Collected data entries =>
------------------------------------------------------------

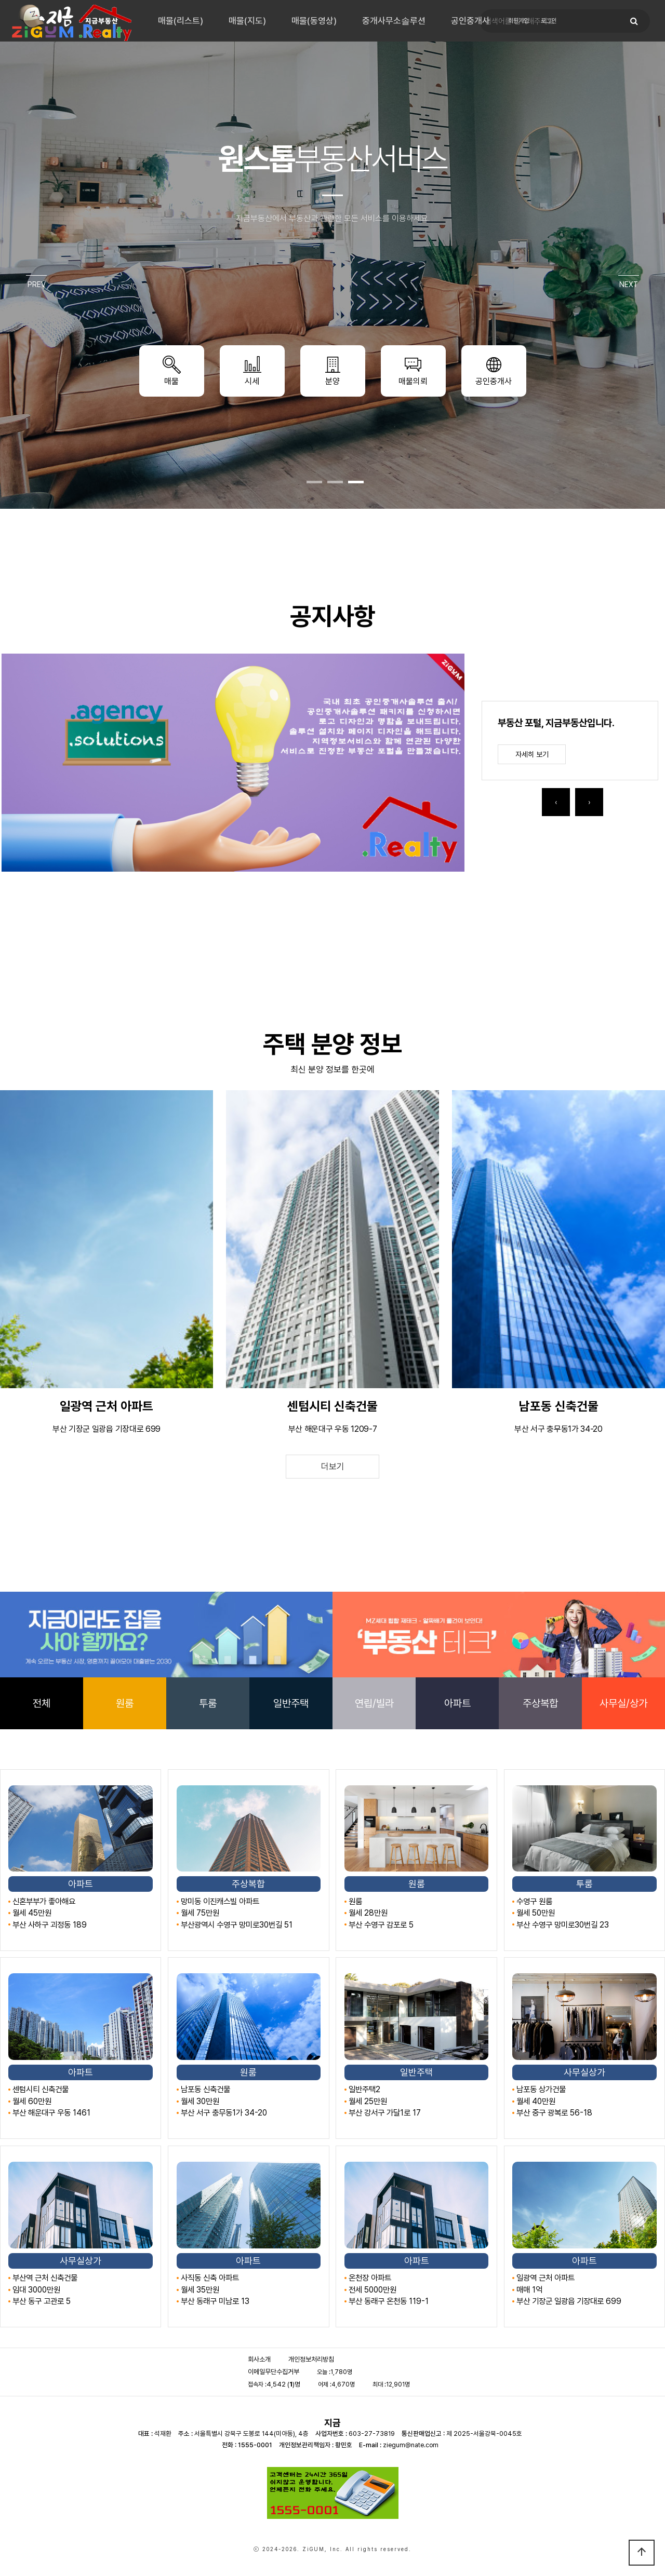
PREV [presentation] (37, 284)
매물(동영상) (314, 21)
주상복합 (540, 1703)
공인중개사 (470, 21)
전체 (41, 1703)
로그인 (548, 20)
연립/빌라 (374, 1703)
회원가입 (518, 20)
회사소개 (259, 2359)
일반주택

------------------------------------------------------------

WORK INSTRUCTIONS => You are asked to reproduce each line above exactly, but to exclude the pictures.

TASK ANSWER =>
PREV [presentation] (37, 284)
매물(동영상) (314, 21)
주상복합 (540, 1703)
공인중개사 (470, 21)
전체 (41, 1703)
로그인 (548, 20)
연립/빌라 (374, 1703)
회원가입 (518, 20)
회사소개 (259, 2359)
일반주택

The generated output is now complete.